As many watchdogs have pointed out, the memo in question from the Department of Health and Human Services basically offers states more flexibility to meet mandatory targets for moving people off of Temporary Assistance for Needy Families (TANF) and into gainful employment. This program, administered jointly through federal and state agencies, is the central plank of Clinton-era welfare reform, and its principal political aim has always been to reduce the statistical presence of the poor, not alleviating their poverty.
According to the Center on Budget and Policy Priorities (CBPP), as welfare reform approaches its Sweet Sixteen, TANF's track record contrasts bitterly with that of its predecessor, AFDC, which Reaganite conservatives had savaged as undeserved entitlement:
Over the last 16 years, the national TANF caseload has declined by 60 percent, even as poverty and deep poverty have worsened.

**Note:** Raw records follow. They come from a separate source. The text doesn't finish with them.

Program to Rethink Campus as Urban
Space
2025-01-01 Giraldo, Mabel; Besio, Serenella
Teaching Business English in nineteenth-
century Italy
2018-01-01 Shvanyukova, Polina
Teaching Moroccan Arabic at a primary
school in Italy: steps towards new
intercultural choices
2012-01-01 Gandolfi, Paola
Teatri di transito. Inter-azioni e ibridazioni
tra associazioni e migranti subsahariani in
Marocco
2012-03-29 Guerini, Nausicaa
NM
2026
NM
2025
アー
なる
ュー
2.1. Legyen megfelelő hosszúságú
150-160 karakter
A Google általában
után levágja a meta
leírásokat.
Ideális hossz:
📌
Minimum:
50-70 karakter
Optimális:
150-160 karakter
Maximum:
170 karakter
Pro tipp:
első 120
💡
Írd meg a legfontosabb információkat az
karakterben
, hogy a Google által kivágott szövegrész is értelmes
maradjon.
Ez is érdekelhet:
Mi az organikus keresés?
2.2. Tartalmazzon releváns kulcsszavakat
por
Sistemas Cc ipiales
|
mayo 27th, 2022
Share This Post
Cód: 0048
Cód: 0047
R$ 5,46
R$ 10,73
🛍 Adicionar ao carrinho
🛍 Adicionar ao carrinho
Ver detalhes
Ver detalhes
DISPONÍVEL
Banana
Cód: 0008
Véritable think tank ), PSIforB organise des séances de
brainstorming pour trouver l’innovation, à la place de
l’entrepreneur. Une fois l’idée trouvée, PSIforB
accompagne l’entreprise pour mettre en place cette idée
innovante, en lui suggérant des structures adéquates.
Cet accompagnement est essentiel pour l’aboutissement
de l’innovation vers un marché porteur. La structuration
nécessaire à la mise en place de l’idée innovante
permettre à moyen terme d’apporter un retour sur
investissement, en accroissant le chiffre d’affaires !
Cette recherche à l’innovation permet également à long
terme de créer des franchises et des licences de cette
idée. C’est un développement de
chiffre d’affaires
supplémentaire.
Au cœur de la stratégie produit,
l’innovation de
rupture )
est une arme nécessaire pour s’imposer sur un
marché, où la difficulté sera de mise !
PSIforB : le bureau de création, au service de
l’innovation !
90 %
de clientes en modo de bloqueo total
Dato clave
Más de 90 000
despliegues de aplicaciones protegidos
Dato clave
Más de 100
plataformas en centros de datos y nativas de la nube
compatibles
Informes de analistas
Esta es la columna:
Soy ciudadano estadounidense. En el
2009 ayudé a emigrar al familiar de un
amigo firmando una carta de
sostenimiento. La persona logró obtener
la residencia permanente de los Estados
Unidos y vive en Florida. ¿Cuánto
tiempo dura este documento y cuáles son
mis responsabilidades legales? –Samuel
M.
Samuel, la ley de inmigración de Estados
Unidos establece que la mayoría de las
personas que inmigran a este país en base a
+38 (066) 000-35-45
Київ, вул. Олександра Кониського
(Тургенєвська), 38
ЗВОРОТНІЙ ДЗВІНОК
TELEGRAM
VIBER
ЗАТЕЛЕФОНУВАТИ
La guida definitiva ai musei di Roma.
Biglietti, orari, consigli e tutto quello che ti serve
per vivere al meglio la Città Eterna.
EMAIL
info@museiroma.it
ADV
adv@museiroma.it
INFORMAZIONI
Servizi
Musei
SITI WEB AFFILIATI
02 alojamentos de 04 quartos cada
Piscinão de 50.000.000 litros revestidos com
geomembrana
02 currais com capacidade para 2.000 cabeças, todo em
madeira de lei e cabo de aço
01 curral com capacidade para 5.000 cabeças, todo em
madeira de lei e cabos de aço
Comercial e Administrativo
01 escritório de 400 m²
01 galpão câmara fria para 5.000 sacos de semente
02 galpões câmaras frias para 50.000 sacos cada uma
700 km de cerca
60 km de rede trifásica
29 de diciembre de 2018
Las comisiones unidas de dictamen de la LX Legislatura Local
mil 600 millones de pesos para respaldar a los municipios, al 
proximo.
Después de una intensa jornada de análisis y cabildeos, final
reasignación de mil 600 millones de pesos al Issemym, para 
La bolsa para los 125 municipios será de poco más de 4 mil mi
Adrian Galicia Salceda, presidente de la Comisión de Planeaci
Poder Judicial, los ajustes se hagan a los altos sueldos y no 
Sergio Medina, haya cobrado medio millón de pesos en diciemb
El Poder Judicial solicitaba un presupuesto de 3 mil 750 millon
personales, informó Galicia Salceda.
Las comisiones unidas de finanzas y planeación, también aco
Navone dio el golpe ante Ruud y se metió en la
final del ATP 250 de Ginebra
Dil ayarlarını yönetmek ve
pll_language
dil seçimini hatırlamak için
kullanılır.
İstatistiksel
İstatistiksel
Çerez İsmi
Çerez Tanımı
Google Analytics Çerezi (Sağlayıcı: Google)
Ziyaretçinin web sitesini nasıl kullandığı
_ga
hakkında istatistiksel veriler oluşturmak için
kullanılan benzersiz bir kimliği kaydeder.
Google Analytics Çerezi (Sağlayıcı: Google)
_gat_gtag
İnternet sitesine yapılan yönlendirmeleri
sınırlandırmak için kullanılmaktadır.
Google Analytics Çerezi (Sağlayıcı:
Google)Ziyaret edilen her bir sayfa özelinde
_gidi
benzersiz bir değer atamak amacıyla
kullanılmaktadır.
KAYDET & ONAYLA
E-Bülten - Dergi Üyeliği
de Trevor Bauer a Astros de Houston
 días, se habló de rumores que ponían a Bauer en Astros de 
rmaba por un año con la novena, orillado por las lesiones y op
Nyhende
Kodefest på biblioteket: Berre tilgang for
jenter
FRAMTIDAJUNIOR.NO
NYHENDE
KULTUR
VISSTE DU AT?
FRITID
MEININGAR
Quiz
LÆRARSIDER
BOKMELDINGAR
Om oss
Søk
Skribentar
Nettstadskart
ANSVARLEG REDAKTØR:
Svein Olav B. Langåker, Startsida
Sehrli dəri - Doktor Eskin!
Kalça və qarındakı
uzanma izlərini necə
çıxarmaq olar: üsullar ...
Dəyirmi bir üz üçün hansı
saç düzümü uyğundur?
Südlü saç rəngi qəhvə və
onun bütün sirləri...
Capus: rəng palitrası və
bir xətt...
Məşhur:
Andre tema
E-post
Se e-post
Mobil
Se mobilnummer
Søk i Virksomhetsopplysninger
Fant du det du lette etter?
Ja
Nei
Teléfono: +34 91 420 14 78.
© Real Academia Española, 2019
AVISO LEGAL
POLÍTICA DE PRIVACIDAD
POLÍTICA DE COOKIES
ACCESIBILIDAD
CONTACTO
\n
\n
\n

While the official poverty rate among families declined in the early years of welfare reform, when the economy was booming and unemployment was extremely low, it started increasing in 2000 and now exceeds its 1996 level.
These opposing trends — TANF caseloads going down while poverty is going up — mean that a much smaller share of poor families receive cash assistance from TANF than they did prior to welfare reform.
This punitive approach to poverty has driven poor mothers of color further to the margins of the economy, making them even more politically invisible."